Paul Nixey and Kylie McMullan: When a company says it's sorry, it better mean it

Two Vancouver public relations experts explain what gets in the way of a genuine mea culpa

    1 of 1 2 of 1

      By Paul Nixey and Kylie McMullan

      Is it too late now to say sorry? 

      Welcome to the era of the apology. 

      With social media and video cameras in everyone’s pockets, bad behaviour is circulated more quickly than ever before. Organizations should consider themselves one tweet away from a crisis and plan accordingly. The YouTube influencer apology is practically a meme; it’s been done so many times it’s become formulamic for its front facing, close shot, and long, rambling apology speeches.

      From social media influencers apologizing in Youtube videos, celebrity apology tours, and brands’ apology statements on Instagram, we’ve heard every conceivable variation of “I’m sorry.” You can even get an evaluation of what makes a good apology from the website SorryWatch, which evaluates public apologies and provides feedback. 

      Yikes.

      So why is it still so rare to get a true, genuine mea culpa? 

      There are many factors at play. Sometimes legal departments are worried about opening up organizations to liability if the apology admits any kind of wrongdoing. Sometimes the issue is complicated; organizations might feel that if they could just explain all the nuances people would understand and see their side of it. 

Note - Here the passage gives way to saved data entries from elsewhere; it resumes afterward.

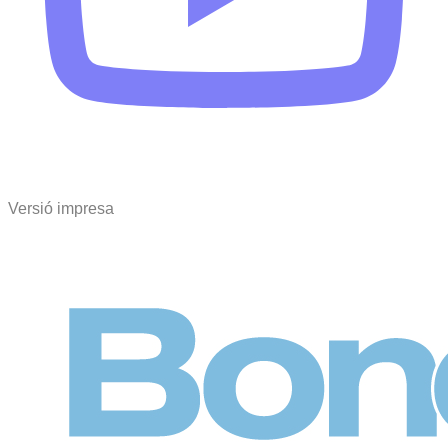
Versió impresa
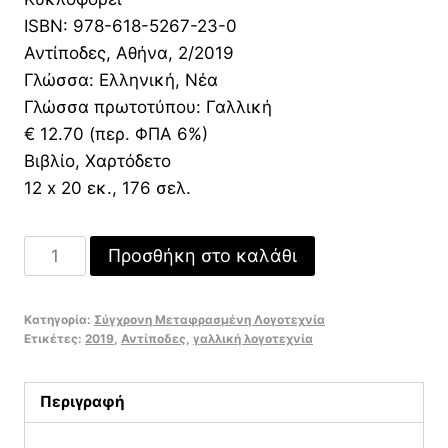
ISBN: 978-618-5267-23-0
Αντίποδες, Αθήνα, 2/2019
Γλώσσα: Ελληνική, Νέα
Γλώσσα πρωτοτύπου: Γαλλική
€ 12.70 (περ. ΦΠΑ 6%)
Βιβλίο, Χαρτόδετο
12 x 20 εκ., 176 σελ.
Το
Προσθήκη στο καλάθι
Σαπούνι
ποσότητα
Κατηγορία:
Σύγχρονη Μεταφρασμένη Λογοτεχνία
Ετικέτες:
2019
,
Αντίποδες
,
γαλλική λογοτεχνία
Περιγραφή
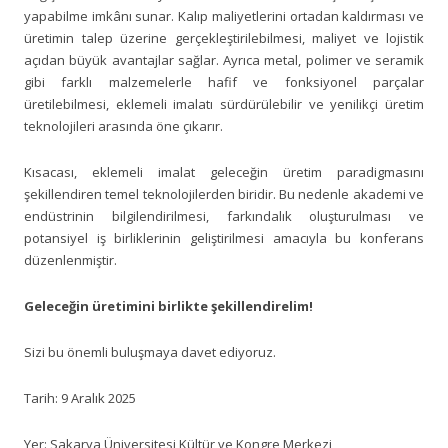
yapabilme imkânı sunar. Kalıp maliyetlerini ortadan kaldırması ve
üretimin talep üzerine gerçekleştirilebilmesi, maliyet ve lojistik
açıdan büyük avantajlar sağlar. Ayrıca metal, polimer ve seramik
gibi farklı malzemelerle hafif ve fonksiyonel parçalar
üretilebilmesi, eklemeli imalatı sürdürülebilir ve yenilikçi üretim
teknolojileri arasında öne çıkarır.
Kısacası, eklemeli imalat geleceğin üretim paradigmasını
şekillendiren temel teknolojilerden biridir. Bu nedenle akademi ve
endüstrinin bilgilendirilmesi, farkındalık oluşturulması ve
potansiyel iş birliklerinin geliştirilmesi amacıyla bu konferans
düzenlenmiştir.
Geleceğin üretimini birlikte şekillendirelim!
Sizi bu önemli buluşmaya davet ediyoruz.
Tarih: 9 Aralık 2025
Yer: Sakarya Üniversitesi Kültür ve Kongre Merkezi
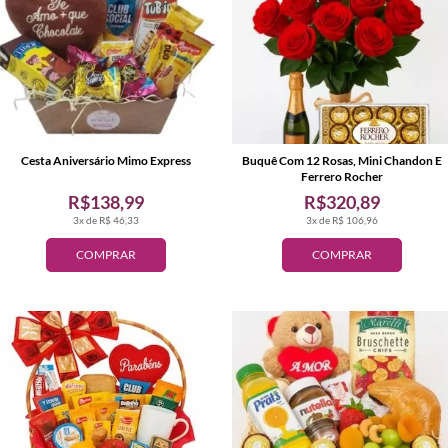
Cesta Aniversário Mimo Express
Buquê Com 12 Rosas, Mini Chandon E
Ferrero Rocher
R$138,99
R$320,89
3x de R$ 46,33
3x de R$ 106,96
COMPRAR
COMPRAR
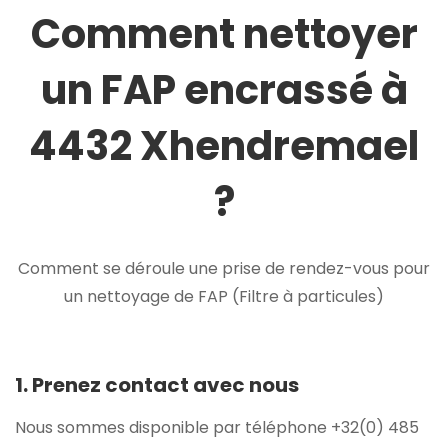
Comment nettoyer
un FAP encrassé à
4432 Xhendremael
?
Comment se déroule une prise de rendez-vous pour
un nettoyage de FAP (Filtre à particules)
1. Prenez contact avec nous
Nous sommes disponible par téléphone +32(0) 485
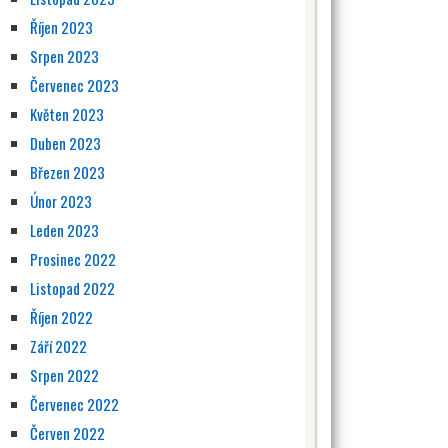
Říjen 2023
Srpen 2023
Červenec 2023
Květen 2023
Duben 2023
Březen 2023
Únor 2023
Leden 2023
Prosinec 2022
Listopad 2022
Říjen 2022
Září 2022
Srpen 2022
Červenec 2022
Červen 2022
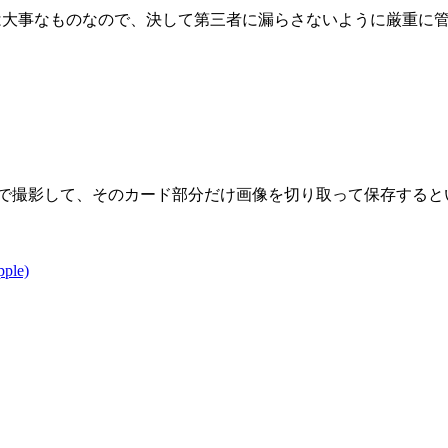
大事なものなので、決して第三者に漏らさないように厳重に管理して
メラで撮影して、そのカード部分だけ画像を切り取って保存する
le)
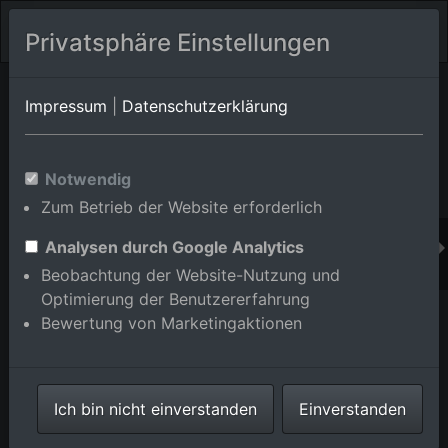
Privatsphäre Einstellungen
Orts-Album von Dossenheim
in Baden-
Impressum
|
Datenschutzerklärung
Württemberg,Deutschland
Im Shop bestellen
Notwendig
Zum Betrieb der Website erforderlich
Analysen durch Google Analytics
Beobachtung der Website-Nutzung und
Optimierung der Benutzererfahrung
Bewertung von Marketingaktionen
Ich bin nicht einverstanden
Einverstanden
Käthe-Kollwitz-Straße in Dossenheim im Bundesland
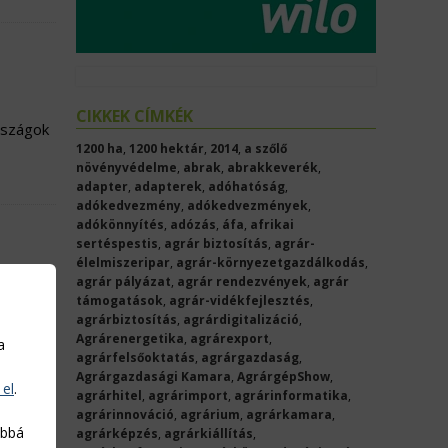
CIKKEK CÍMKÉK
rszágok
1200 ha
,
1200 hektár
,
2014
,
a szőlő
növényvédelme
,
abrak
,
abrakkeverék
,
adapter
,
adapterek
,
adóhatóság
,
adókedvezmény
,
adókedvezmények
,
adókönnyítés
,
adózás
,
áfa
,
afrikai
sertéspestis
,
agrár biztosítás
,
agrár-
élelmiszeripar
,
agrár-környezetgazdálkodás
,
agrár pályázat
,
agrár rendezvények
,
agrár
támogatások
,
agrár-vidékfejlesztés
,
alapból
agrárbiztosítás
,
agrárdigitalizáció
,
Agrárenergetika
,
agrárexport
,
a
agrárfelsőoktatás
,
agrárgazdaság
,
Agrárgazdasági Kamara
,
AgrárgépShow
,
 el
.
agrárhitel
,
agrárimport
,
agrárinformatika
,
agrárinnováció
,
agrárium
,
agrárkamara
,
abbá
agrárképzés
,
agrárkiállítás
,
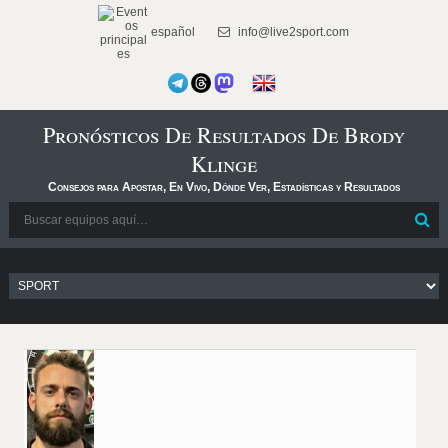
español
info@live2sport.com
Pronósticos De Resultados De Brody
Klinge
Consejos para Apostar, En Vivo, Dónde Ver, Estadísticas y Resultados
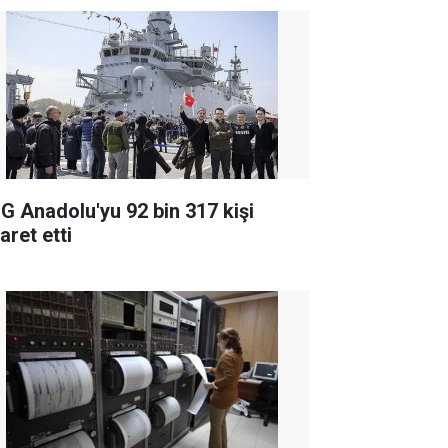
G Anadolu'yu 92 bin 317 kişi
aret etti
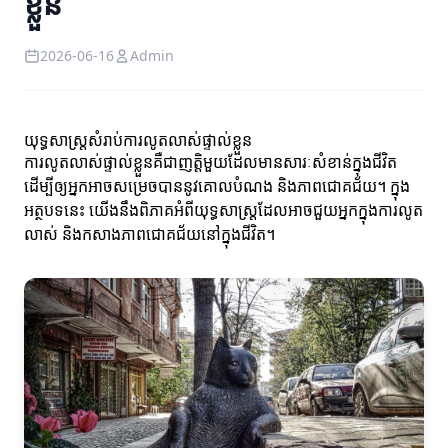
ខ្លួន
2026-06-16
Admin
យុទ្ធសាស្ត្រសំរាប់ការលូតលាស់ផ្ទាល់ខ្លួន
ការលូតលាស់ផ្ទាល់ខ្លួនគឺជា​ញត្តិមួយដែលមានសារៈសំខាន់ក្នុងជីវិត
ដើម្បីឲ្យអ្នកអាចសម្រេចបាននូវគោលបំណង និងភាពជោគជ័យ។ ក្នុង
អត្ថបទនេះ យើងនឹងពិភាគអំពីយុទ្ធសាស្ត្រដែលអាចជួយអ្នកក្នុងការលូត
លាស់ និងកសាងភាពជោគជ័យនៅក្នុងជីវិត។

      In the PR world, we say if you’re explaining, you’re losing.

      People don’t remember the crime. They remember the cover-up. 

      Fess up for the mess up and don’t try to explain or make excuses. The more emotionally charged the issue is, the more important it is to show that you understand and that you care—and here’s the thing: you have to care.

      While apologies should be timely, they should also be well thought out. Anyone who’s rambled an apology that just made things worse can probably relate (public relations includes the word relations for a reason: think of your own relationships and how you have apologized or been apologized to and what resonated). You need to be precise in what happened, what went wrong, why you’re apologizing, and how you will fix it. 

      And then you have to actually fix it.

      If you get the first apology wrong people will be less interested in hearing your next one. This happened with United Airlines when they were getting heat for removing a passenger from a plane in a less-than customer friendly way. Eventually they got the tone and wording right in their apology but it took them several attempts, lessening the credibility.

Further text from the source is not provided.